There he murdered many Union soldiers and robbed passing passengers. During the first months of 1863, he joined the Confederate guerrilla outfit Quantrill’s Raiders, which mostly operated in the area straddling Kansas and Missouri.
The enmity between Anderson and Quantrill began to fester in late 1863, while Quantrill’s Raiders spent the winter in Sherman, Texas. Anderson may have falsely accused Quantrill of murder, leading to his capture by Confederate officials.
Since then, Anderson has led his own band of raiders back to Missouri, where he has become the most feared guerilla in the state, plundering and killing a considerable number of Union soldiers and civilian sympathizers. Missouri’s Confederate sympathizers, in contrast to their Union counterparts, justified his brutality.
Historians have disagreed on how to characterize Anderson, with some viewing him as a sadistic, psychotic killer and others placing his acts in the context of the prevailing lawlessness and despair of the era and the brutalizing influence of war.
8. George Pickett
During the American Civil War, veteran United States Army officer George Edward Pickett (January 16, 1825 – July 30, 1875) switched sides and became a major general in the Confederate States Army.
Pickett’s Charge, a fruitless and brutal Confederate offensive on the third day of the Battle of Gettysburg, carries his name, and he is best remembered as one of its commanders.
To Pickett’s chagrin, his division was the last to reach the battlefield during the Gettysburg Campaign. But on the last day of the fight, July 3, it joined two other Longstreet divisions in an unsuccessful assault on Union fortifications.
Pickett ordered the execution of 22 Union soldiers from North Carolina in February 1864 for desertion after an unsuccessful attack on New Bern. His division was completely annihilated and lost at the Battle of Five Forks, bringing an unceremonious end to his military career.
9. A.P. Hill
Confederate general Ambrose Powell Hill Jr. died on April 2, 1865; he was born on November 9, 1825. To avoid confusion with another Confederate general named Daniel Harvey Hill, he is commonly referred to by his initials, A. P. Hill.
Hill, a lifelong Virgilian, was a veteran United States Army officer who had participated in the Mexican-American War and the Seminole Wars.
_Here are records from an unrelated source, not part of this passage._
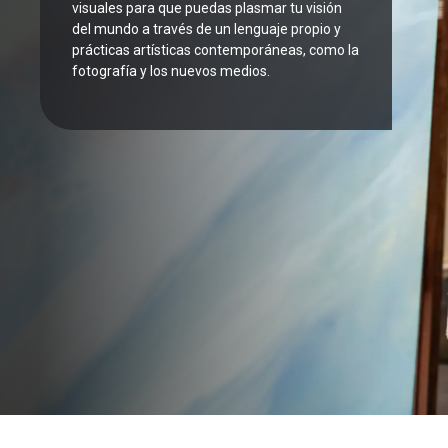
visuales para que puedas plasmar tu visión
del mundo a través de un lenguaje propio y
prácticas artísticas contemporáneas, como la
fotografía y los nuevos medios.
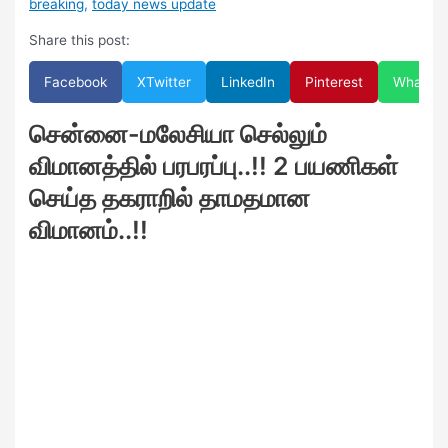
breaking
,
today news update
Share this post:
Facebook
X
Twitter
LinkedIn
Pinterest
WhatsA
சென்னை-மலேசியா செல்லும்
விமானத்தில் பரபரப்பு..!! 2 பயணிகள்
செய்த தகராறில் தாமதமான
விமானம்..!!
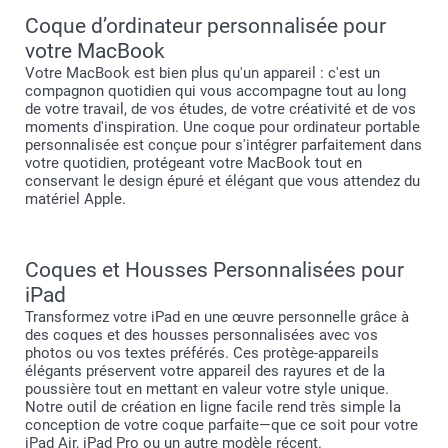
Coque d’ordinateur personnalisée pour
votre MacBook
Votre MacBook est bien plus qu'un appareil : c'est un
compagnon quotidien qui vous accompagne tout au long
de votre travail, de vos études, de votre créativité et de vos
moments d'inspiration. Une coque pour ordinateur portable
personnalisée est conçue pour s'intégrer parfaitement dans
votre quotidien, protégeant votre MacBook tout en
conservant le design épuré et élégant que vous attendez du
matériel Apple.
Coques et Housses Personnalisées pour
iPad
Transformez votre iPad en une œuvre personnelle grâce à
des coques et des housses personnalisées avec vos
photos ou vos textes préférés. Ces protège-appareils
élégants préservent votre appareil des rayures et de la
poussière tout en mettant en valeur votre style unique.
Notre outil de création en ligne facile rend très simple la
conception de votre coque parfaite—que ce soit pour votre
iPad Air, iPad Pro ou un autre modèle récent.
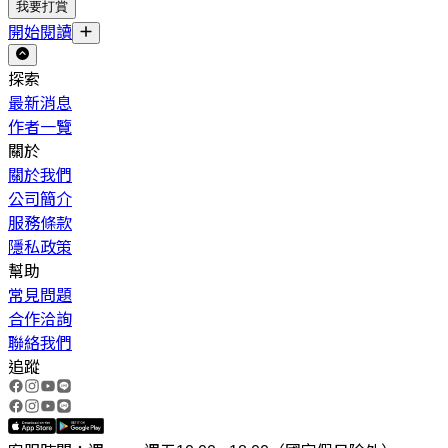
我要打賞
開始閱讀
探索
最新消息
作者一覽
關於
關於我們
公司簡介
服務條款
隱私政策
幫助
常見問題
合作洽詢
聯絡我們
追蹤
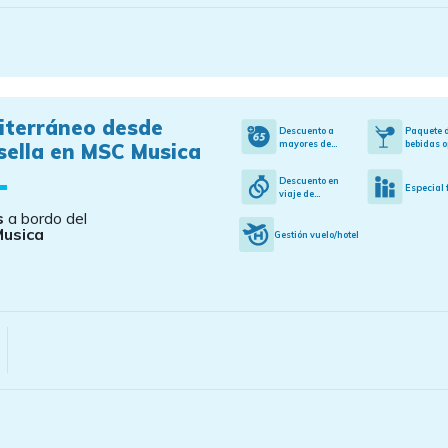
iterráneo desde
Descuento a
Paquete 
mayores de...
bebidas o
sella en MSC Musica
Descuento en
Especial 
viaje de...
s
a bordo del
usica
Gestión vuelo/hotel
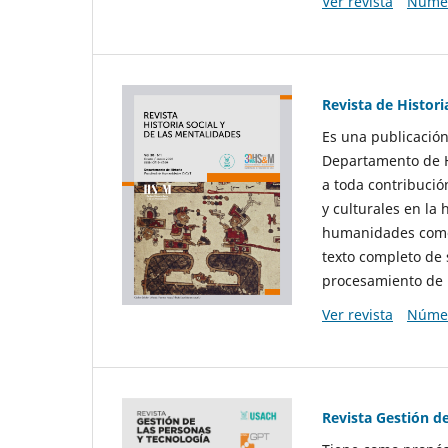
Ver revista
Númer
Revista de Histori
Es una publicación
Departamento de Hi
a toda contribució
y culturales en la 
humanidades como d
texto completo de 
procesamiento de 
Ver revista
Númer
Revista Gestión d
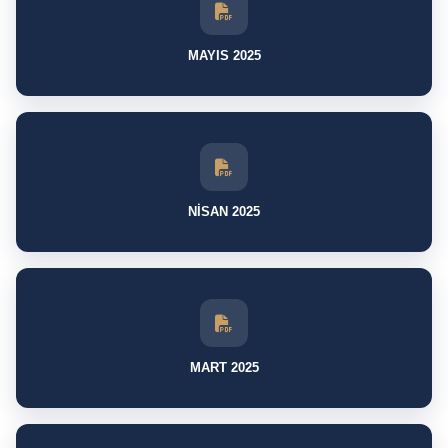
MAYIS 2025
NİSAN 2025
MART 2025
He rose to prominence early in the American Civil War as the leader of the “Light Division” in the Seven Days Battles and eventually became one of Stonewall Jackson’s most capable lieutenants, making his mark at Cedar Mountain, Second Bull Run, Antietam, and Fredericksburg in 1862.
After Jackson was killed in action at Chancellorsville in May 1863, Hill was promoted to lieutenant general and given command of the Third Corps of Robert E. Lee’s Army of Northern Virginia. Hill would go on to lead the corps during the Gettysburg Campaign and the fall operations of 1863.
Throughout 1864 and 1865, he was sick and unable to lead the corps until the very end of the war, when he was slain leading the Union Army’s advance at the Third Battle of Petersburg.
10. Nathan Bedford Forrest
During the American Civil War, Nathan Bedford Forrest (July 13, 1821 – October 29, 1877) was a renowned Confederate Army general. From 1867 to 1869, he also served as the first Grand Wizard of the Ku Klux Klan.
Prior to the war, Forrest built a large fortune as a cotton plantation owner, horse and cattle trader, real estate broker, and slave trader.
He joined the Confederate Army in June 1861 as a private and rose through the ranks to become a general despite having no prior experience in the military.
Forrest, a skilled cavalry commander, was put in charge of an entire corps and tasked with developing innovative strategies for mobile armies.
To this day, Forrest remains a divisive character in Southern racial history due to his central participation in the slaughter of several hundred Union soldiers at Fort Pillow, the bulk of whom were black, and his role after the war as a leader of the Klan.